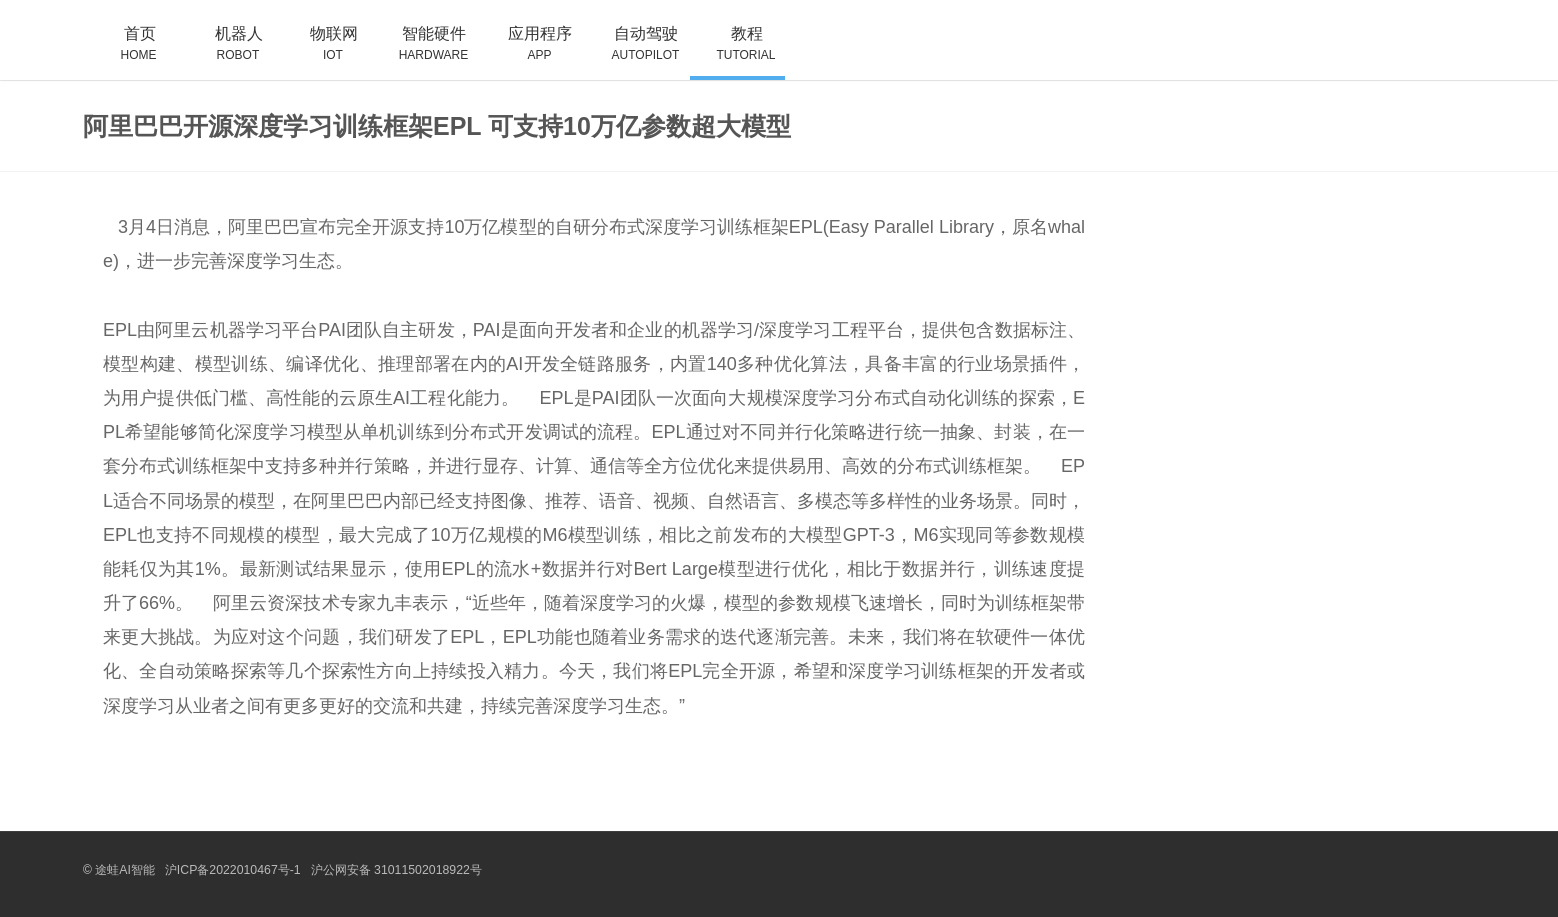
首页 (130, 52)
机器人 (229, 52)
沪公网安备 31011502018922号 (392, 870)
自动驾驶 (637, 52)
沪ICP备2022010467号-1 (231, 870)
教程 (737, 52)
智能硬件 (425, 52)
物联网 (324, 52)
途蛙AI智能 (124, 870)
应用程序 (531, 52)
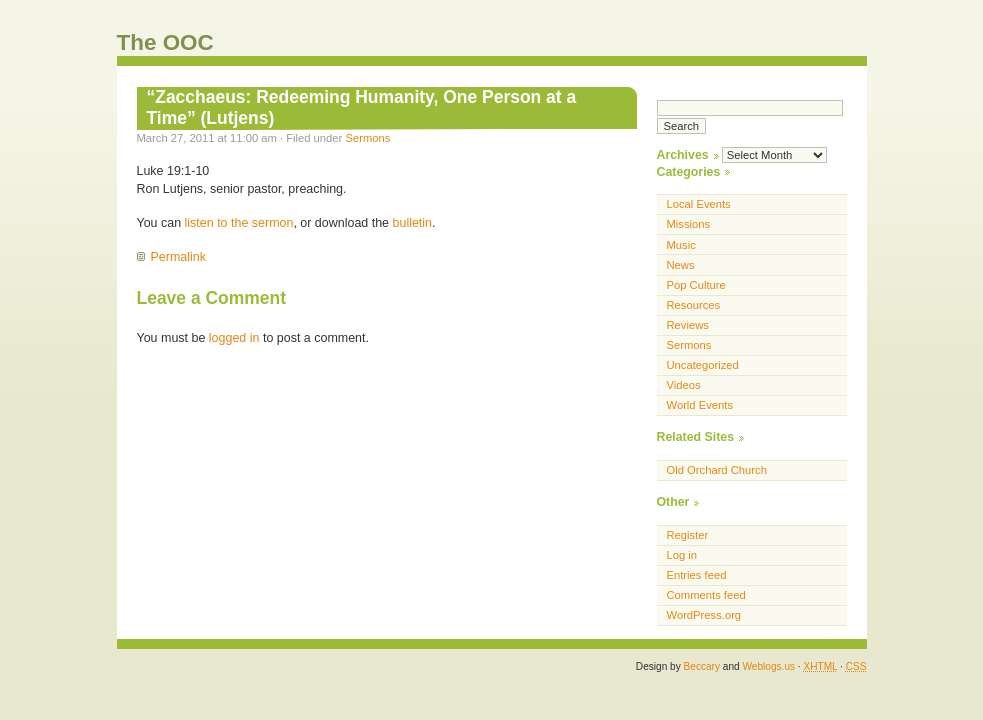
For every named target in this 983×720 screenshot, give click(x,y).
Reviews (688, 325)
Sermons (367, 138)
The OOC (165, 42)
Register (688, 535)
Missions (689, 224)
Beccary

============================================================

(What to do):
Leave out the images and write out the lines above exactly, from the one with "自动驾驶 (637, 52)" up to and including the one with "The OOC (165, 42)".

(Response to the exercise):
自动驾驶 (637, 52)
沪ICP备2022010467号-1 (231, 870)
教程 (737, 52)
智能硬件 (425, 52)
物联网 (324, 52)
途蛙AI智能 (124, 870)
应用程序 (531, 52)
For every named target in this 983×720 screenshot, give click(x,y).
Reviews (688, 325)
Sermons (367, 138)
The OOC (165, 42)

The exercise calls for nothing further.